In line with a significant future development of the situation and close cooperation with the ICTY, the Council will again and on time focus on that issue, based on a verbal report made by the task force, the Foreign Minister of Luxembourg and president of the EU Council, Jean Asselborn, said reading a statement on behalf of the EU Presidency.
The five-member task force, comprised of the foreign ministers of Luxembourg, Great Britain and Austria and EU High Representative for the Common Foreign and Security Policy Javier Solana and EU Enlargement Commissioner Olli Rehn, held separate talks first with del Ponte and then with the Croatian delegation.
Croatian PM Ivo Sanader expressed satisfaction with the meeting adding that he did not expect that "a decision will be made today, given that the task force is not authorised to make any decision" stressing that decisions were being made by the EU Council.
"If there has been some progress today it is that we have re-established dialogue and regained trust," Sanader said. He added that he informed the task force of a number of measures Croatia had taken since March 16 regarding the resolving of the general Ante Gotovina case. He also announced a plan with six items Croatia will implement in the next six months.
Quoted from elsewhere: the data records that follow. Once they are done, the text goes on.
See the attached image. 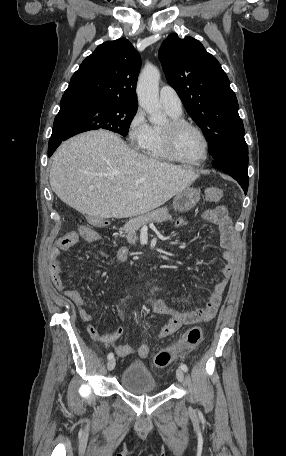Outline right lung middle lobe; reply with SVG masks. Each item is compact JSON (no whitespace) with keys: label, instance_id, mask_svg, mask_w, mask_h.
<instances>
[{"label":"right lung middle lobe","instance_id":"dd1d6c3e","mask_svg":"<svg viewBox=\"0 0 286 456\" xmlns=\"http://www.w3.org/2000/svg\"><path fill=\"white\" fill-rule=\"evenodd\" d=\"M136 111L135 106L120 105L93 97H77L71 104L58 135L66 140L78 133L101 128L125 137Z\"/></svg>","mask_w":286,"mask_h":456}]
</instances>
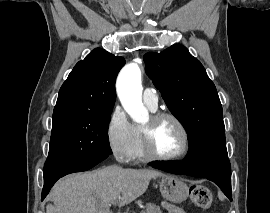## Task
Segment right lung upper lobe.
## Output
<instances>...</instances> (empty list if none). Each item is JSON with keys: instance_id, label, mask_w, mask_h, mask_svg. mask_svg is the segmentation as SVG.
<instances>
[{"instance_id": "cb5924a9", "label": "right lung upper lobe", "mask_w": 270, "mask_h": 213, "mask_svg": "<svg viewBox=\"0 0 270 213\" xmlns=\"http://www.w3.org/2000/svg\"><path fill=\"white\" fill-rule=\"evenodd\" d=\"M123 57L96 48L79 61L60 88L54 113L69 111H112L115 81L124 66Z\"/></svg>"}]
</instances>
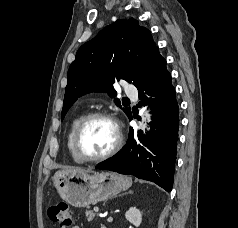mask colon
Instances as JSON below:
<instances>
[{
	"mask_svg": "<svg viewBox=\"0 0 238 228\" xmlns=\"http://www.w3.org/2000/svg\"><path fill=\"white\" fill-rule=\"evenodd\" d=\"M47 215L53 223L63 228H68L72 224L73 212L67 203L60 202L50 206Z\"/></svg>",
	"mask_w": 238,
	"mask_h": 228,
	"instance_id": "1",
	"label": "colon"
}]
</instances>
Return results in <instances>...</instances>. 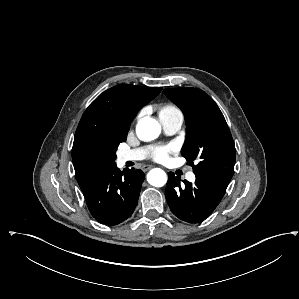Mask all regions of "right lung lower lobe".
<instances>
[{
	"mask_svg": "<svg viewBox=\"0 0 299 299\" xmlns=\"http://www.w3.org/2000/svg\"><path fill=\"white\" fill-rule=\"evenodd\" d=\"M143 180L144 173L140 169L121 172L115 164L81 190L91 215L102 224L116 225L133 213Z\"/></svg>",
	"mask_w": 299,
	"mask_h": 299,
	"instance_id": "right-lung-lower-lobe-1",
	"label": "right lung lower lobe"
}]
</instances>
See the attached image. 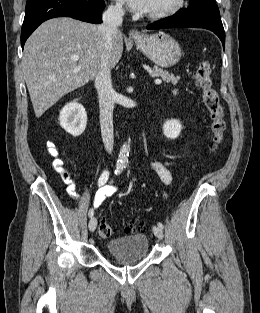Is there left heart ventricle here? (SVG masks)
I'll list each match as a JSON object with an SVG mask.
<instances>
[{
    "mask_svg": "<svg viewBox=\"0 0 260 313\" xmlns=\"http://www.w3.org/2000/svg\"><path fill=\"white\" fill-rule=\"evenodd\" d=\"M174 0H150L148 12L161 11L169 7Z\"/></svg>",
    "mask_w": 260,
    "mask_h": 313,
    "instance_id": "1",
    "label": "left heart ventricle"
}]
</instances>
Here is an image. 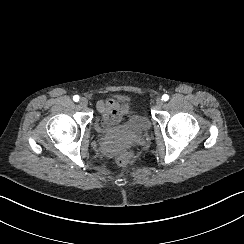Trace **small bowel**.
Listing matches in <instances>:
<instances>
[{
	"label": "small bowel",
	"instance_id": "small-bowel-1",
	"mask_svg": "<svg viewBox=\"0 0 244 244\" xmlns=\"http://www.w3.org/2000/svg\"><path fill=\"white\" fill-rule=\"evenodd\" d=\"M98 110L106 123L119 122L128 112L127 106H119L113 100L101 101L98 104Z\"/></svg>",
	"mask_w": 244,
	"mask_h": 244
}]
</instances>
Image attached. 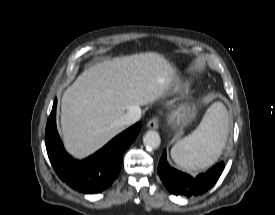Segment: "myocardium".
<instances>
[{
  "label": "myocardium",
  "instance_id": "obj_1",
  "mask_svg": "<svg viewBox=\"0 0 275 215\" xmlns=\"http://www.w3.org/2000/svg\"><path fill=\"white\" fill-rule=\"evenodd\" d=\"M196 116V109L191 105H183L174 114L176 121L181 125H188Z\"/></svg>",
  "mask_w": 275,
  "mask_h": 215
}]
</instances>
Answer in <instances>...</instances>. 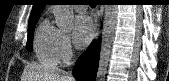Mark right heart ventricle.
<instances>
[{
	"label": "right heart ventricle",
	"mask_w": 169,
	"mask_h": 81,
	"mask_svg": "<svg viewBox=\"0 0 169 81\" xmlns=\"http://www.w3.org/2000/svg\"><path fill=\"white\" fill-rule=\"evenodd\" d=\"M60 32L47 21H43L37 28L33 41L35 55L39 62L48 66H55L59 62L57 55V41Z\"/></svg>",
	"instance_id": "1"
}]
</instances>
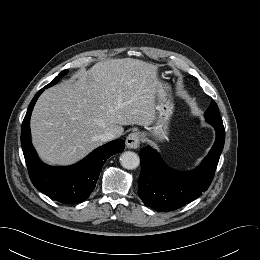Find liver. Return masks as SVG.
<instances>
[{"instance_id": "1", "label": "liver", "mask_w": 260, "mask_h": 260, "mask_svg": "<svg viewBox=\"0 0 260 260\" xmlns=\"http://www.w3.org/2000/svg\"><path fill=\"white\" fill-rule=\"evenodd\" d=\"M158 67L123 58L96 63L90 70L44 91L31 116L33 145L40 158L70 165L99 147L106 131L120 137L124 125L155 120Z\"/></svg>"}]
</instances>
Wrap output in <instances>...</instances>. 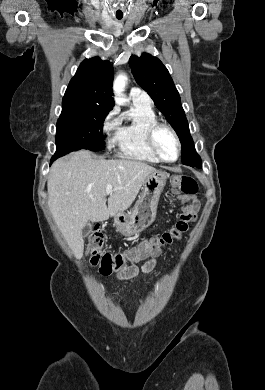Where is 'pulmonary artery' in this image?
Wrapping results in <instances>:
<instances>
[{
  "mask_svg": "<svg viewBox=\"0 0 265 390\" xmlns=\"http://www.w3.org/2000/svg\"><path fill=\"white\" fill-rule=\"evenodd\" d=\"M130 98L133 103L151 104V100L148 95H146V93H144L138 88L131 89Z\"/></svg>",
  "mask_w": 265,
  "mask_h": 390,
  "instance_id": "pulmonary-artery-1",
  "label": "pulmonary artery"
}]
</instances>
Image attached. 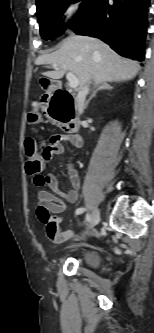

Asselborn said the EU would closely observe the implementation of the plan which the Croatian PM declined to explain in detail.
Prosecutor del Ponte did not change her previous position, namely that Croatia was not cooperating fully with the UN war crimes tribunal in The Hague.
Our positions did not change, del Ponte said. At the moment Croatia is not fully cooperating with the Hague tribunal, the prosecutor stressed after the talks with the EU task force.
She said Gotovina was in Croatia and that he occasionally travelled to Bosnia, namely that he was in the reach of the Croatian authorities.
The prosecutor said she had informed the EU task force about the network harbouring the runaway general.